証券または商品の現在の為替価格に基づいて、注文またはオプションの形式で賭けを行うための施設を備えたオフィス。しかしながら、実際の売買はありません。
つまりバケットショップは、人々がギャンブルに行くような場所であると考えられていました。
当時は実際の言葉としては存在しませんが、実質CFD取引と言えます。実際の売買がない=差金決済取引の先駆けということになります。
バケットショップの問題点
バケットショップでは、庶民が小遣い程度のお金で大金を稼ぐチャンスがありました。
しかし客が勝った場合、支払いを拒否されることも珍しくありませんでした。何故ならバケットショップは公的な市場ではなく、私設の賭場だったからです。
バケットショップの多くは、マフィアが運営に関わっていました。
当然、運営する目的は儲けるためですから、庶民から金を巻き上げたいわけです。つまり、客が負けることを前提に運営していたといっても過言ではありません。
その中で、客が調子よく勝ち続けると面白くありません。そうなると、店側は暴力にものを言わせて理不尽に支払いを拒否しました。

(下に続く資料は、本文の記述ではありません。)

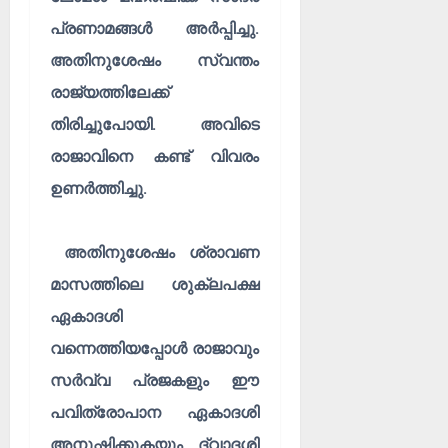
പ്രണാമങ്ങൾ അർപ്പിച്ചു.
അതിനുശേഷം സ്വന്തം
രാജ്യത്തിലേക്ക്
തിരിച്ചുപോയി. അവിടെ
രാജാവിനെ കണ്ട് വിവരം
ഉണർത്തിച്ചു.
അതിനുശേഷം ശ്രാവണ
മാസത്തിലെ ശുക്ലപക്ഷ
ഏകാദശി
വന്നെത്തിയപ്പോൾ രാജാവും
സർവ്വ പ്രജകളും ഈ
പവിത്രോപാന ഏകാദശി
അനുഷ്ഠിക്കുകയും, ദ്വാദശി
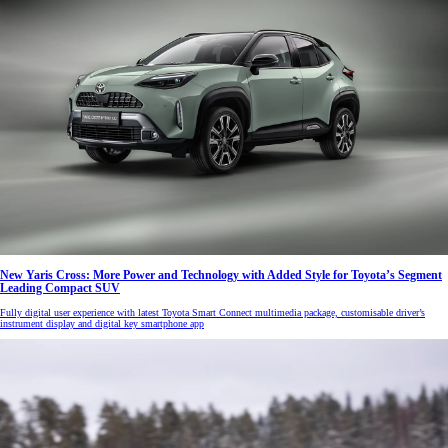
New Yaris Cross: More Power and Technology with Added Style for Toyota’s Segment
Leading Compact SUV
Fully digital user experience with latest Toyota Smart Connect multimedia package, customisable driver’s
instrument display and digital key smartphone app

多くの客が悔しい思いをする中、度胸としたたかさを兼ね備えた、ほんの一握りが成功を勝ち取れるような世界だったのです。
バケットショップの終焉
その後、バケットショップは1900年代初頭の株式市場暴落の主な原因とされ、違法扱いされてしまいます。
それでもバケットショップは活動を続けていました。しかし、ついに1922年にニューヨーク議会は、バケットショップを禁止するマーティン法を通過させ、バケットショップは短い歴史に幕を閉じたのです。実際には1920年代前半までは、多くのバケットショップが摘発され、事実上排除されました。
バケットショップの取引の特徴は、CFDの原型と言えますが、取引をする環境は大きく異なり、アンダーグラウンド的なものだったのです。
CFDはイギリスで誕生
アメリカで1920年代にバケットショップが終焉してから、相当な期間が経過しました。
舞台は、世界経済中枢の一角を担うイギリスに移り、1990年代のイギリスでCFDが誕生します。誕生した当時のCFDは、主に機関投資家向けであり、一般的ではありませんでした。
CFDが普及した理由は、印紙税が不要なことが影響していると言われています。
機関投資家にとって、印紙税が不要であることは取引コストが低く抑えられ、メリットが大きかったことから利用が広まりました。
CFDはインターネットの普及と共に世界へ
ちょうどCFDの誕生は、インターネットの普及と時代が重なっていました。
インターネットが急速に普及すると、個人投資家にもCFDが浸透していきました。バケットショップの時代と明らかに違うのはネットの有無です。
アメリカでは1997年よりCFDのサービスが開始されています。その後CFDは、世界各国に瞬く間に広がり、知名度の高い金融商品の地位を確立しました。そして、2000年代に入り、日本にもCFDは上陸しました。